**Supplied information:**
-*-
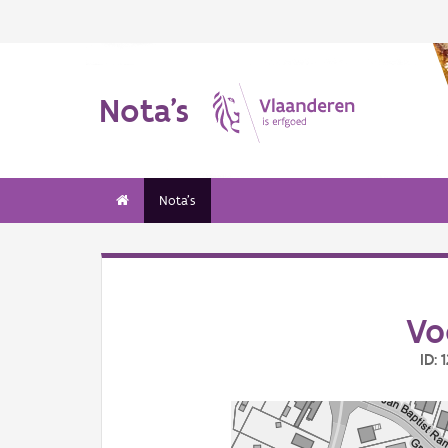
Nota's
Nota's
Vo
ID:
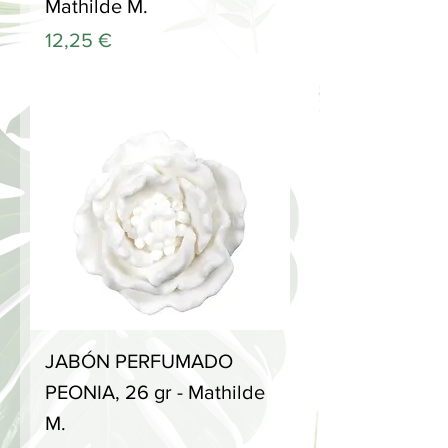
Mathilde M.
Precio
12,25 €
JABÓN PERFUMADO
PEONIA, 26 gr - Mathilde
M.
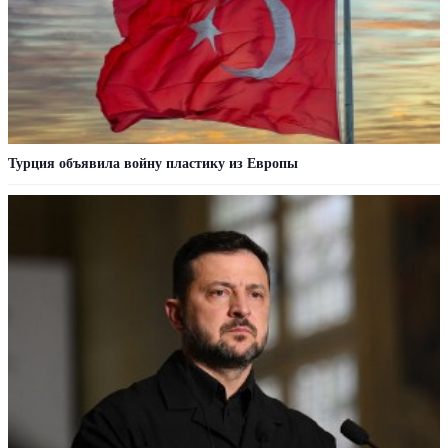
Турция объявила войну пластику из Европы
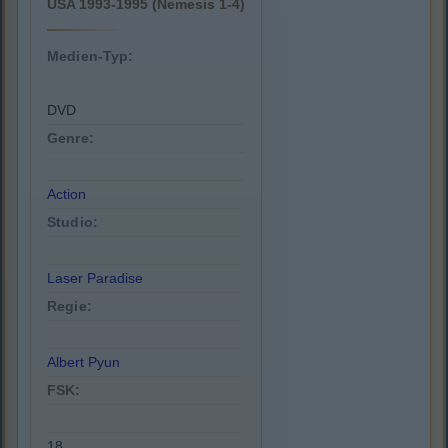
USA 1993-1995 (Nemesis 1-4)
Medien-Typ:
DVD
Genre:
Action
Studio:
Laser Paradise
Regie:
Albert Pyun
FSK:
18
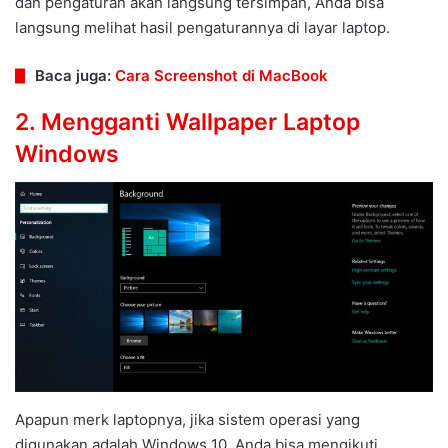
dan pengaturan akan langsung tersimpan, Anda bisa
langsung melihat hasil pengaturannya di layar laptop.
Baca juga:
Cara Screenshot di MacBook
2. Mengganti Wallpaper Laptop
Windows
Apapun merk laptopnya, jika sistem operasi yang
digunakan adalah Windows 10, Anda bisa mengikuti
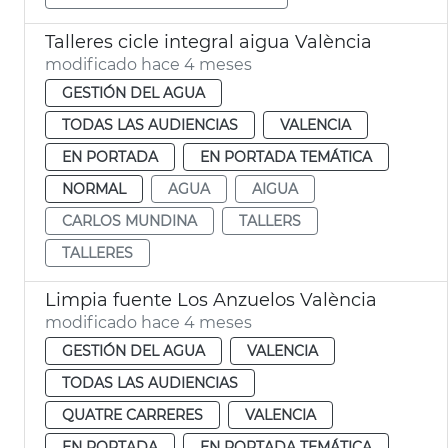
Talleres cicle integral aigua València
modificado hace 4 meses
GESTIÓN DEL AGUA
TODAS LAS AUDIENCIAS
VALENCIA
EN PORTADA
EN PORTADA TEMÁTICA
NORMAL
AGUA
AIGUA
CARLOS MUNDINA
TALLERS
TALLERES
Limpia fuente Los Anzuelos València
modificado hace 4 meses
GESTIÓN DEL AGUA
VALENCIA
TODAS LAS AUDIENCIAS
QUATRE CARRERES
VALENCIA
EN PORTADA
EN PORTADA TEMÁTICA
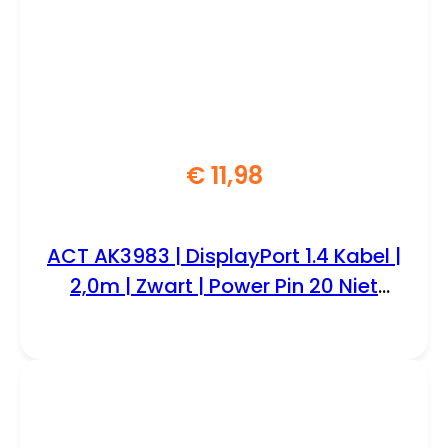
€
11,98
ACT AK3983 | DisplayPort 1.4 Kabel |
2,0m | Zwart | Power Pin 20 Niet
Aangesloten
-*-
**Work item:** Copy out the records exactly; the pictures stay behind.

**Answer to the exercise:**
Nota's
Nota's
Vo
ID:
Mathilde M.
Precio
12,25 €
JABÓN PERFUMADO
PEONIA, 26 gr - Mathilde
M.
Турция объявила войну пластику из Европы
USA 1993-1995 (Nemesis 1-4)
Medien-Typ:
DVD
Genre:
Action
Studio:
Laser Paradise
Regie:
Albert Pyun
FSK:
18
dan pengaturan akan langsung tersimpan, Anda bisa
langsung melihat hasil pengaturannya di layar laptop.
Baca juga:
Cara Screenshot di MacBook
2. Mengganti Wallpaper Laptop
Windows
Apapun merk laptopnya, jika sistem operasi yang
digunakan adalah Windows 10, Anda bisa mengikuti
Talleres cicle integral aigua València
modificado hace 4 meses
GESTIÓN DEL AGUA
TODAS LAS AUDIENCIAS
VALENCIA
EN PORTADA
EN PORTADA TEMÁTICA
NORMAL
AGUA
AIGUA
CARLOS MUNDINA
TALLERS
TALLERES
Limpia fuente Los Anzuelos València
modificado hace 4 meses
GESTIÓN DEL AGUA
VALENCIA
TODAS LAS AUDIENCIAS
QUATRE CARRERES
VALENCIA
EN PORTADA
EN PORTADA TEMÁTICA
€
11,98
ACT AK3983 | DisplayPort 1.4 Kabel |
2,0m | Zwart | Power Pin 20 Niet
Aangesloten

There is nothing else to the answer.